Pakistan was only interesting if it was “madness.” My work was only relevant for as long as it could feed the hunger of the Western press to “discover” and publish stories of “madness.” In the wake of 9/11, publishing stories of fanaticism, irrationality, violence, and extremism of Islam and Muslims had become a profitable industry. But this not new.

Muslims and Arabs have long been depicted by US media, academia, and pop culture as culturally, ideologically, and religiously prone to violence and fanaticism [Jack Shaheen, Reel Bad Arabs: How Hollywood Vilifies a People, Olive Branch Press, 2014; Arun Kundnani, The Muslims Are Coming: Islamophobia, Extremism, and the Domestic War on Terror, Verso Books, 2015; Sindre Bangstad, Anders Breivik and the Rise of Islamophobia, Zed Books, 2014; Deepa Kumar, Islamophobia and the Politics of Empire, Haymarket Books, 2012; Daryl Li, The Universal Enemy: Jihad, Empire, and the Challenge of Solidarity, Stanford University Press, 2019]. Even before the 9/11 attacks, it was common practice to represent the complex Muslim socio-political and cultural world, made up of dozens of countries, millions of people, numerous different cultural and historical spaces, and many different ethnicities, as a region and a people of a “timeless childhood, shielded from true development by an archaic set of superstitions, prevented by its strange priests and scribes from moving out of the Middle Ages into the modern world” [Edward W. Said, Covering Islam: How The Media and the Experts Determine How We See The Rest of The World, Vintage Books, 1997:30].

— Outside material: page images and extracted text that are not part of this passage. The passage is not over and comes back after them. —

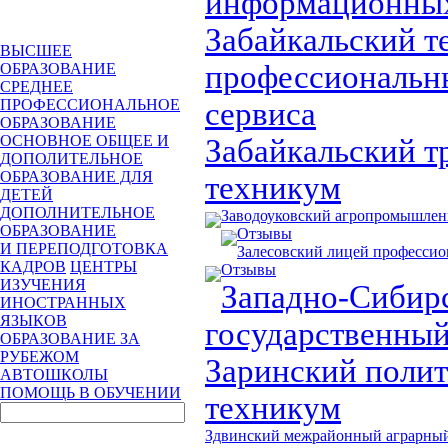
информационных
Забайкальский т
ВЫСШЕЕ
профессиональн
ОБРАЗОВАНИЕ
СРЕДНЕЕ
сервиса
ПРОФЕССИОНАЛЬНОЕ
ОБРАЗОВАНИЕ
ОСНОВНОЕ ОБЩЕЕ И
Забайкальский 
ДОПОЛИТЕЛЬНОЕ
ОБРАЗОВАНИЕ ДЛЯ
техникум
ДЕТЕЙ
ДОПОЛНИТЕЛЬНОЕ
Заводоуковский агропромышле
ОБРАЗОВАНИЕ
Отзывы
И ПЕРЕПОДГОТОВКА
Залесовский лицей профессио
КАДРОВ
ЦЕНТРЫ
Отзывы
ИЗУЧЕНИЯ
Западно-Сибир
ИНОСТРАННЫХ
ЯЗЫКОВ
государственный
ОБРАЗОВАНИЕ ЗА
РУБЕЖОМ
Заринский поли
АВТОШКОЛЫ
ПОМОЩЬ В ОБУЧЕНИИ
техникум
Здвинский межрайонный аграрны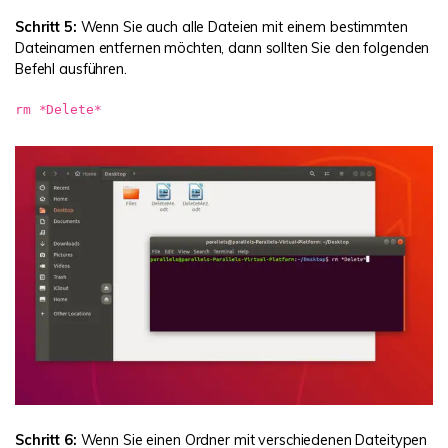
Schritt 5:
Wenn Sie auch alle Dateien mit einem bestimmten
Dateinamen entfernen möchten, dann sollten Sie den folgenden
Befehl ausführen.
rm *Delete*
Schritt 6:
Wenn Sie einen Ordner mit verschiedenen Dateitypen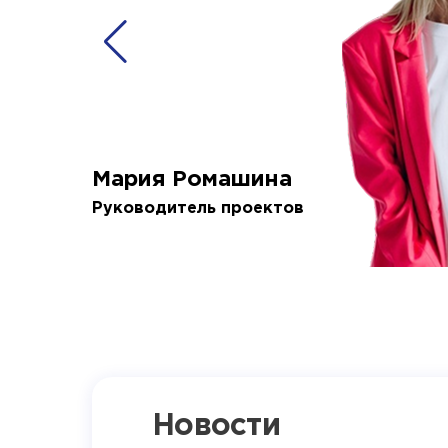
Мария Ромашина
Руководитель проектов
Новости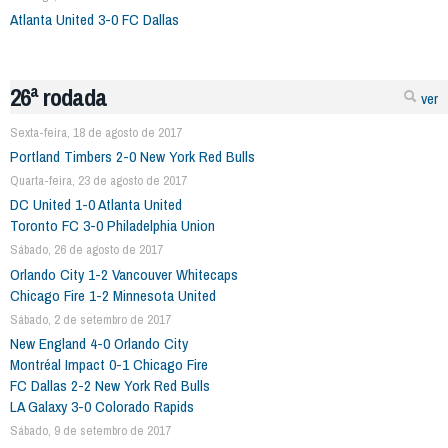
Atlanta United 3-0 FC Dallas
26ª rodada
ver
Sexta-feira, 18 de agosto de 2017
Portland Timbers 2-0 New York Red Bulls
Quarta-feira, 23 de agosto de 2017
DC United 1-0 Atlanta United
Toronto FC 3-0 Philadelphia Union
Sábado, 26 de agosto de 2017
Orlando City 1-2 Vancouver Whitecaps
Chicago Fire 1-2 Minnesota United
Sábado, 2 de setembro de 2017
New England 4-0 Orlando City
Montréal Impact 0-1 Chicago Fire
FC Dallas 2-2 New York Red Bulls
LA Galaxy 3-0 Colorado Rapids
Sábado, 9 de setembro de 2017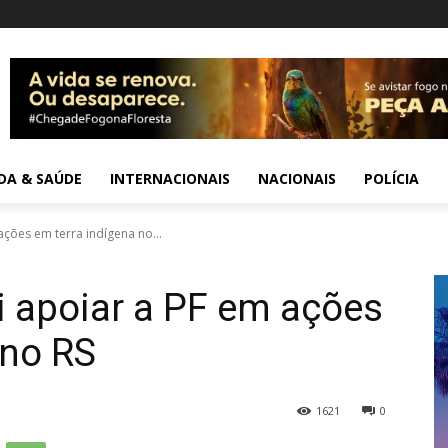
IDA & SAÚDE
INTERNACIONAIS
NACIONAIS
POLÍCIA
ações em terra indígena no...
i apoiar a PF em ações
 no RS
1621
0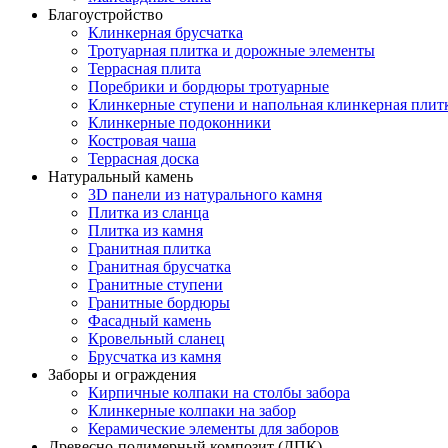
Благоустройство
Клинкерная брусчатка
Тротуарная плитка и дорожные элементы
Террасная плита
Поребрики и бордюры тротуарные
Клинкерные ступени и напольная клинкерная плит
Клинкерные подоконники
Костровая чаша
Террасная доска
Натуральный камень
3D панели из натурального камня
Плитка из сланца
Плитка из камня
Гранитная плитка
Гранитная брусчатка
Гранитные ступени
Гранитные бордюры
Фасадный камень
Кровельный сланец
Брусчатка из камня
Заборы и ограждения
Кирпичные колпаки на столбы забора
Клинкерные колпаки на забор
Керамические элементы для заборов
Древесно-полимерный композит (ДПК)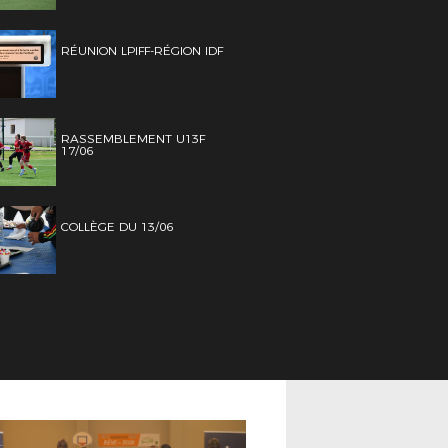
RÉUNION LPIFF-RÉGION IDF
RASSEMBLEMENT U13F
17/06
COLLÈGE DU 13/06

Edward Said had critiqued Western media’s propensity to reduce the vast and varied Muslim world into a “series of crude, essentialised caricatures…presented in such a way as, among other things, to make that world vulnerable to military aggression.” This trend only worsened in the wake of 9/11 as Orientalist and essentialist clichés could once again be expressed openly and as a sign of the West’s progressive, liberal, and democratic credentials.

For many, including a vast number of artists, intellectuals, academics, celebrities, writers, and thinkers in the global south, expressing reductive and racist generalisations and stereotypes about Muslims, Islam, something called “Islamism,” and Arabs became a way to signal their allegiance to and integration with West’s conception of liberal freedom and modernity. “Never perhaps in history,” Pankaj Mishra lamented, “has so much nonsense been so confidently peddled about a population as large and diverse as this planet’s billion-plus Muslims” [Pankaj Mishra, “A paranoid, abhorrent obsession,” The Guardian, December 8, 2007].

Award-winning writers, power-hungry politicians, respected academics at US and European universities, and celebrity human rights activists found large audiences for their reductive generalisations and sweeping condemnations of “Islam.” It was also a period when journalists and photojournalists, defying all common sense, trekked around the world to find stories of the “fanaticism” of Islam. “I am reading the Koran,” an award-winning US photojournalist earnestly told me after returning from the death zone of Gaza, “to understand better what it says about violence.” For her, Palestinian armed resistance to Israeli theft of their lands and violent displacement from their homes was not a right but a question of religious indoctrination.

The violence of Muslims was a religious doctrine, not rational nor justified.